A canção Trem de Doido, de Lô Borges (Clube da Esquina, 1972), retratava de maneira tristemente poética o caminho que dezenas de milhares de brasileiros foram forçados a fazer no século passado, rumo à internação compulsória no Hospital Colônia de Barbacena, instituição psiquiátrica localizada no interior de Minas Gerais. 


Décadas depois da obra-prima da música mineira, a jornalista Daniela Arbex voltou a colocar a cidade de Barbacena no centro dos debates da luta antimanicomial brasileira. Em 2013, ela publicou o livro reportagem Holocausto Brasileiro, com o qual apresentou relatos e dados chocantes sobre o Hospital Colônia.

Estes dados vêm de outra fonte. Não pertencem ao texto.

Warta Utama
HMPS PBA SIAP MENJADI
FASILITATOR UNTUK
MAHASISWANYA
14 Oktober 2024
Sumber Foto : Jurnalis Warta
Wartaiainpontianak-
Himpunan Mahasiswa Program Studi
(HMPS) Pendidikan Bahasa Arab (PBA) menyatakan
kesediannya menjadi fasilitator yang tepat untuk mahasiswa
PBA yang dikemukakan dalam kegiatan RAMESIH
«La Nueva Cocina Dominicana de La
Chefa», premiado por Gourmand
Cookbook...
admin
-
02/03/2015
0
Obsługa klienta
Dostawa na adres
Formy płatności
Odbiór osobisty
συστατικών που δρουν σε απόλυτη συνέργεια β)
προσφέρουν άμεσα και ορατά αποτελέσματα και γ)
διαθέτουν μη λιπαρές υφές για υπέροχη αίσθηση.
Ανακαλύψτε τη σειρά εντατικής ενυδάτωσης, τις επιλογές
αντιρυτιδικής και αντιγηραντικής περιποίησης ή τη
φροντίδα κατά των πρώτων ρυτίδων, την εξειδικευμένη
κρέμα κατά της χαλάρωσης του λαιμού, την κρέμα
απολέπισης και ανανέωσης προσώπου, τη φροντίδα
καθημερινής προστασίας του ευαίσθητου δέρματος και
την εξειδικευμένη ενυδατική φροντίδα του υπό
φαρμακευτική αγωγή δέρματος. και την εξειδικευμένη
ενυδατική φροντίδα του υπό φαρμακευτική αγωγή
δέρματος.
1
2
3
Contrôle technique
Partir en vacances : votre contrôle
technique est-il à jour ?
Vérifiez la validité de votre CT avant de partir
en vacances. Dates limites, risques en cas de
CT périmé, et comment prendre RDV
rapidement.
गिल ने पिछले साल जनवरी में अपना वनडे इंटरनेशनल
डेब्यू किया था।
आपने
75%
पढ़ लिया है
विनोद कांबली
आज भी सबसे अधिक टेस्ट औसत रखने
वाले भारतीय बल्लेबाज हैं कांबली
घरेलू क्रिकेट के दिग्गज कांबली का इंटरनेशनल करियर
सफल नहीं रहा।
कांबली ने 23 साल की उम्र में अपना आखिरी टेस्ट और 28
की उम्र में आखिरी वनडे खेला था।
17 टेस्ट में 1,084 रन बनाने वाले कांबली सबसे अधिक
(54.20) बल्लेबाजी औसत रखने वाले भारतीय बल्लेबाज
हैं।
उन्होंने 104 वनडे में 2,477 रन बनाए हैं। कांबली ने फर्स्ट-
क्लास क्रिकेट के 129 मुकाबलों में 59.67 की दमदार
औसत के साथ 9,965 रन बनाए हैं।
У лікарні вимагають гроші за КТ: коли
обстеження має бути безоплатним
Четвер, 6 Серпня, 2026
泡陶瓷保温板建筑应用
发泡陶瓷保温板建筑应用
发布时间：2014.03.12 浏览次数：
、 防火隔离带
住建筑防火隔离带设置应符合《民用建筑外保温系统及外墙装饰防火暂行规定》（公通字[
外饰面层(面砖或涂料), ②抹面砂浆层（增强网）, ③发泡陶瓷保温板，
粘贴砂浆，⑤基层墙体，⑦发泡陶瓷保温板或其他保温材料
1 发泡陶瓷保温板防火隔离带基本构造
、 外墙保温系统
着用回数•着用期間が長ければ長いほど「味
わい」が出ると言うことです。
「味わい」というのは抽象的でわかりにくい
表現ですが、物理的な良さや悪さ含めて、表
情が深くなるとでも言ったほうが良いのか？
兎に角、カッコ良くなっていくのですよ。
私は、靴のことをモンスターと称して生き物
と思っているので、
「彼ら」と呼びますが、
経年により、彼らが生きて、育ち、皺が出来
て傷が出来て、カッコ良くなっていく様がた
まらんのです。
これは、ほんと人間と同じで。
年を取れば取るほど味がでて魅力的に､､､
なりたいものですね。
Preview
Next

O manicômio, fundado em 1903, assassinou 60 mil pessoas e chegou a arrecadar pelo menos 600 mil reais com a venda de corpos. A instituição foi classificada como “um campo de concentração nazista” pelo psiquiatra italiano Franco Basaglia. Em grandes vagões de carga, conhecidos como "Trem de Doido", chegavam os pacientes do Hospital Colônia. Para lá, eram enviados "pessoas não agradáveis", como opositores políticos, prostitutas, homossexuais, mendigos, pessoas sem documentos, etc. Estima-se que cerca de 70% dos pacientes não tinham diagnóstico de qualquer tipo de doença mental.


Atualmente, 190 pacientes do Colônia em situação de baixa sobrevida, são tratados no Centro Hospitalar Psiquiátrico de Barbacena. Após o fechamento, seus pouquíssimos sobreviventes foram transferidos para abrigos de melhores condições e por direito, passaram a receber indenização do Estado.


A peça de teatro

Na peça de teatro, a obra de Daniela Arbex é adaptada para retratar o manicômio e centros psiquiátricos em afro-perspectiva. Através de uma estrutura documental e meta-documental, um grupo de artistas documentaristas decide entender os fatores que levaram uma população de mais de 70% de pessoas negras e não-brancas a ser internada no Hospital Colônia. A análise se apoia na produção "O Diagnóstico Moral dos Pacientes Psiquiátricos". 


Segundo a sinopse da peça, o genocídio mineiro não é um caso isolado. “O uso da saúde mental como argumento moral para a segregação e o impedimento da vida tem muitos rastros e se mantém cotidiano, abatendo-se principalmente sobre a população negra, que inclusive representava 70% dos internos de Barbacena”. E é com esta perspectiva que a peça de teatro se propõe a analisar o manicômio e os centros psiquiátricos, debatendo o adoecimento do sistema social, a loucura, o estigma e o recorrente racismo.